We can perform a similar swap test with only two qubits, by replacing the CSWAP gate with a CNOT gate. In this case, we only need two qubits: one to hold the input state and the other to act as the control. The CNOT gate flips the second qubit (control qubit) if and only if the first qubit (target qubit) is in the state |1>. Thus, we can use the CNOT gate to achieve the same effect as the CSWAP gate in the swap test.  


In [98]:
# Load the iris dataset
data = load_iris()
X = data.data
y = data.target

# Split the dataset into training and testing sets
X_train, X_test, y_train, y_test = train_test_split(X, y, test_size=0.2, random_state=42)

# Define the quantum kernel
def swap_test_kernel(qc, q, theta):
    qc.h(q[0])
    qc.cnot(q[0], q[1])
    qc.h(q[0])
    qc.measure_all()

num_qubits = 2
theta = np.random.uniform(0, 2*np.pi, num_qubits)

from qiskit.circuit.library import ZFeatureMap
from qiskit import Aer

feature_map = ZFeatureMap(feature_dimension=2, reps=2)
quantum_instance = Aer.get_backend('qasm_simulator')
kernel = QuantumKernel(feature_map=feature_map, enforce_psd=True, batch_size=40, 
                       quantum_instance=quantum_instance, training_parameters=None, 
                       evaluate_duplicates='off_diagonal')

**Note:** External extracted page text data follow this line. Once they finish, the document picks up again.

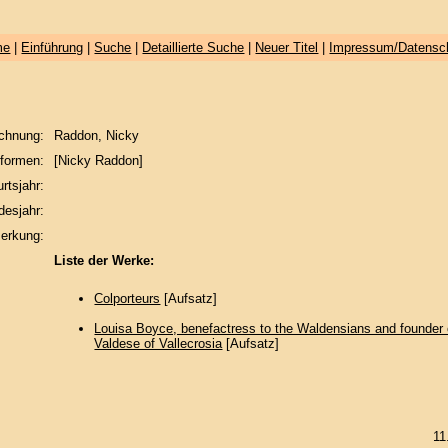
me
|
Einführung
|
Suche
|
Detaillierte Suche
|
Neuer Titel
|
Impressum/Datensc
chnung:
Raddon, Nicky
formen:
[Nicky Raddon]
rtsjahr:
desjahr:
erkung:
Liste der Werke:
Colporteurs
[Aufsatz]
Louisa Boyce, benefactress to the Waldensians and founder
Valdese of Vallecrosia
[Aufsatz]
11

# Train the QSVM using the one-vs-all approach
qsvms = []
for i in range(len(np.unique(y_train))):
    # Prepare binary labels for the current class
    y_train_binary = np.zeros(len(y_train))
    y_train_binary[y_train == i] = 1
    if np.sum(y_train_binary) == 0:
        continue  # Skip if there are no samples for the current class
        
    # Train the QSVM for the current class
    qc = QuantumCircuit(num_qubits)
    swap_test_kernel(qc, [0,1,2], theta)
    qsvc = QSVC(quantum_kernel=kernel, C=1, gamma=0.01, degree=3)
    qsvc.fit(X_train, y_train_binary)
    
    qsvms.append(qsvc)

# Test the QSVM
y_pred = np.zeros((len(X_test), len(np.unique(y_train))))
for i in range(len(X_test)):
    for j in range(len(np.unique(y_train))):
        qc = QuantumCircuit(num_qubits)
        swap_test_kernel(qc, [0,1,2], theta)
        kernel.quantum_circuit = qc
        y_pred[i, j] = qsvms[j].predict(X_test[i:i+1,:])

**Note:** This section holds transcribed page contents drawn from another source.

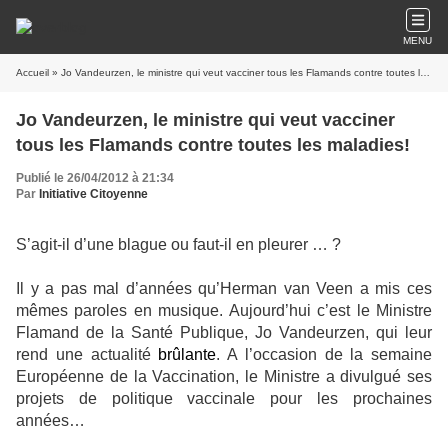
MENU
Accueil
» Jo Vandeurzen, le ministre qui veut vacciner tous les Flamands contre toutes les maladies!
Jo Vandeurzen, le ministre qui veut vacciner
tous les Flamands contre toutes les maladies!
Publié le 26/04/2012 à 21:34
Par
Initiative Citoyenne
S’agit-il d’une blague ou faut-il en pleurer … ?
Il y a pas mal d’années qu’Herman van Veen a mis ces
mêmes paroles en musique. Aujourd’hui c’est le Ministre
Flamand de la Santé Publique, Jo Vandeurzen, qui leur
rend une actualité
brûlante
. A l’occasion de la semaine
Européenne de la Vaccination, le Ministre a divulgué ses
projets de politique vaccinale pour les prochaines
années…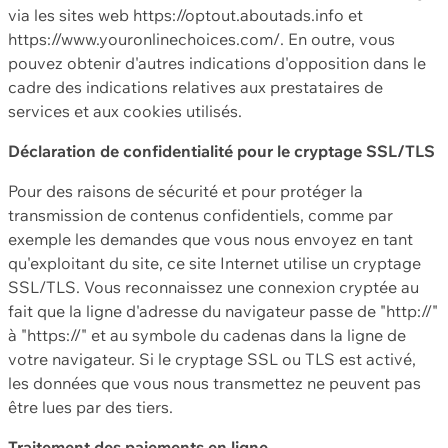
via les sites web https://optout.aboutads.info et
https://www.youronlinechoices.com/. En outre, vous
pouvez obtenir d'autres indications d'opposition dans le
cadre des indications relatives aux prestataires de
services et aux cookies utilisés.
Déclaration de confidentialité pour le cryptage SSL/TLS
Pour des raisons de sécurité et pour protéger la
transmission de contenus confidentiels, comme par
exemple les demandes que vous nous envoyez en tant
qu'exploitant du site, ce site Internet utilise un cryptage
SSL/TLS. Vous reconnaissez une connexion cryptée au
fait que la ligne d'adresse du navigateur passe de "http://"
à "https://" et au symbole du cadenas dans la ligne de
votre navigateur. Si le cryptage SSL ou TLS est activé,
les données que vous nous transmettez ne peuvent pas
être lues par des tiers.
Traitement des paiements en ligne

y_pred = np.argmax(y_pred, axis=1)

# Evaluate the accuracy of the QSVM
accuracy = sum([y_test[i]==y_pred[i] for i in range(len(y_test))])/len(y_test)
print('Accuracy:', accuracy)

Accuracy: 0.9333333333333333


<br>

As you can see here, I was able to reduce the number of qubits from n=3 to n=2, and also reduce the depth of the circuit from the original Swap Test Kernal implementation of 7 to this modified of 3. All while keeping an accuracy of 93%.